The men's long jump was one of four men's jumping events on the Athletics at the 1964 Summer Olympics program in Tokyo. It was held on 18 October 1964. 37 athletes from 23 nations entered, with 5 not starting in the qualification round. The maximum number of athletes per nation had been set at 3 since the 1930 Olympic Congress. The event was won by 4 cm by Lynn Davies of Great Britain, breaking a string of eight straight American victories. It was Great Britain's first gold medal in the men's long jump, and first long jump medal since 1900. It was only the second time the United States had not won the event, with Sweden's William Petersson in 1920 the only non-American to win before Davies. Ralph Boston of the United States and Igor Ter-Ovanesyan of the Soviet Union became the third and fourth men to win a second medal in the long jump (Boston had won gold and Ter-Ovanesyan bronze in 1960).

==Background==

This was the 15th appearance of the event, which is one of 12 athletics events to have been held at every Summer Olympics. The returning finalists from the 1960 Games were defending champion Ralph Boston of the United States, bronze medalist Igor Ter-Ovanesyan of the Soviet Union, eleventh-place finisher Dimos Manglaras of Greece, and thirteenth-place finisher Fred Alsop of Great Britain. The event was expected to be a battle between Boston and Ter-Ovanesyan; since the 1960 Games, Boston had broken his own world record twice, Ter-Ovanesyan had broken Boston's new world record, and then Boston had first tied and then broken Ter-Ovanesyan's new world record.

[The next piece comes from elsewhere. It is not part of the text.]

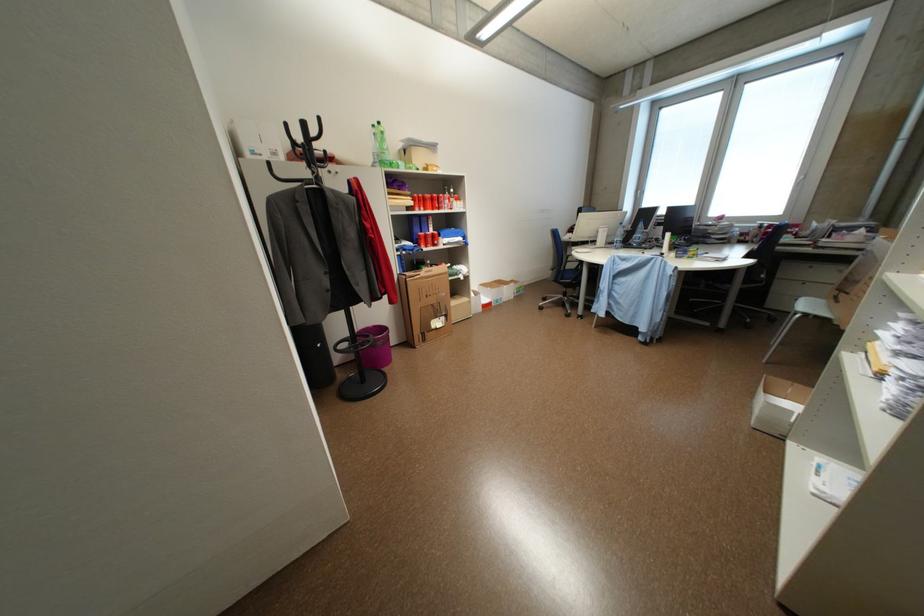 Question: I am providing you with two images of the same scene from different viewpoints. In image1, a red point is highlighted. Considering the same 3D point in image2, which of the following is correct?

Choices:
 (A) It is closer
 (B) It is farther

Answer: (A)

Ghana, Hong Kong, Jamaica, and Puerto Rico each made their first appearance in the event. The United States appeared for the 15th time, the only nation to have long jumpers at each of the Games thus far.

==Competition format==

The 1964 competition used the two-round format with divided final introduced in 1952. The qualifying round gave each competitor three jumps to achieve a distance of 7.60 metres; if fewer than 12 men did so, the top 12 (including all those tied) would advance. The final provided each jumper with three jumps; the top six jumpers received an additional three jumps for a total of six, with the best to count (qualifying round jumps were not considered for the final).

==Records==

Prior to this competition, the existing world and Olympic records were as follows.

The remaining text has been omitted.